Роман значился в списке произведений, рекламируемых «Простором». Разумеется, он так и не появился на его страницах, не был напечатан издательством. Он пролежал у меня в столе до 1986 года — двадцать один год. Когда он, наконец, вышел в свет в начале «перестройки», его проблематика уже выглядела устаревшей, архаичной...
Но спустя недолгое время вопрос, из которого родился роман, возник вновь — и не только для меня...
2. «Островок свободы»Вскоре после нашего переезда в Алма-Ату Шухов спросил у меня:
— Юра, хотите работать у нас в «Просторе»?
Мне показалось, я ослышался.
— В «Просторе»?..
— Да, в «Просторе», — подтвердил он, попыхивая сигаретой и отчего-то глядя не на меня, а куда-то вбок.
Работать?.. В «Просторе»?..
Я согласился, не раздумывая...
В те годы, при Шухове, «Простор» был для нас чем-то вроде «островка свободы» — среди океана всяческой грязи и пакости. Мы трепетно ловили каждый звук, каждый шорох, долетавший из Москвы, каждую подробность столичных баталий — и стремились помочь осажденной «новомировской» стороне, печатали «новомировских» авторов, перед которыми захлопывались двери «больших» журналов». Хотя в Москве — что там знали о Шухове и его «Просторе»?.. Маленький, рисковый журнал, провинциальный парадокс и только. Да оно и понятно: в Москве шло наступление на Твардовского, кольцо сжималось — там было не до «Простора»...
Мы печатали Платонова, Пастернака, Мандельштама, Павла Васильева и еще многих, в том числе Илью Эренбурга — таков уж в ту пору был «расцвет литературы», что в столичных журналах не отыскивалось для них места. «На добрую память о недобром времени» — так надписал том своих мемуаров Эренбург, даря его Шухову. Недоброе время... Мягко сказано. «Тысяча дней академика Вавилова»... В этой вещи Марк Поповский изобразил сокрушительную мощь сталинщины, направленную на истребление людей науки. Когда мы напечатали «Тысячу дней», Иван Петрович ходил гордый, смущенный, победительный: удалось, удалось! А бродивший по редакциям центральных журналов «Нестор и Кир» Юрия Казакова! Это там впервые было сказано с противоположной «Краткому курсу» точки зрения — о коллективизации и «кулаках»... И с каким благочестивым ужасом выпроваживали взрывоопасный рассказ этот из множества журналов! Шухов же, в отличие от иных почитателей таланта Юрия Казакова, не только целовал его при встрече, но — печатал. И не только на «варягах», как ядовито шипели наши недруги, держался «Простор». Его костяком являлись удивительно свежие, «сверхталантливые», как говорил о них Шухов, стихи и поэмы Олжаса Сулеймено-ва, романы Нурпеисова, превосходные повести Мориса Симашко, романы сверстников и друзей Ивана Петровича Габита Мусрепова и Сабита Муканова, рассказы и повести Черноголовиной, Щеголихина, Белянинова, Берденникова. Пресс ответственности за каждую публикацию давил на главного редактора, и мощь этого пресса была такова, что он мог без труда сломать, расплющить в лепешку.

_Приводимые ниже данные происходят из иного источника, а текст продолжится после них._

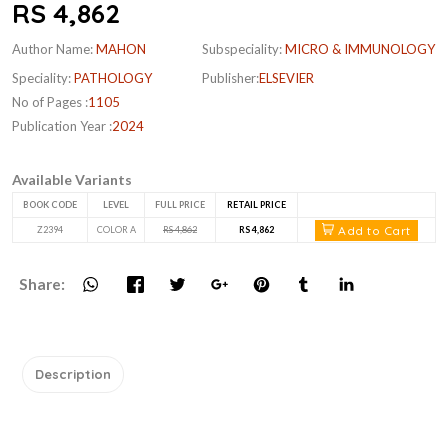
RS 4,862
Author Name:
MAHON
Subspeciality:
MICRO & IMMUNOLOGY
Speciality:
PATHOLOGY
Publisher:
ELSEVIER
No of Pages :
1105
Publication Year :
2024
Available Variants
BOOK CODE
LEVEL
FULL PRICE
RETAIL PRICE
Add to Cart
Z2394
COLOR A
RS 4,862
RS 4,862
Share:
Description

Впрочем, Шухов, рискуя, не был одинок. У него было имя, освященное Горьким, его считали классиком, он входил в обойму писателей, перечислявшихся в официальных докладах. Никто из сотрудников редакции (кстати, тщательно им подобранной) не обладал подобной защитой, будь то знаток литературы, обладавший тонким и точным вкусом, светский, неистощимо остроумный Алексей Белянинов, или шумный, азартный, балаганящий под своего любимого героя — бравого солдата Швейка — Морис Симашко, напечатавший свои первые повести в «Новом мире» Твардовского, или критик Николай Ровенский, то яростно-едкий, то восторженно-сентиментальный, слегка играющий под мужичка-простачка, или всегда прямая, отважная, любому чину режущая правду в глаза Галина Черноголовина, зам. главного, или рыжий, огненный, нетерпеливый Володя Берденников, приехавший из Караганды ближайший мой друг, или наш просторовский Робеспьер — поэт Валерий Антонов...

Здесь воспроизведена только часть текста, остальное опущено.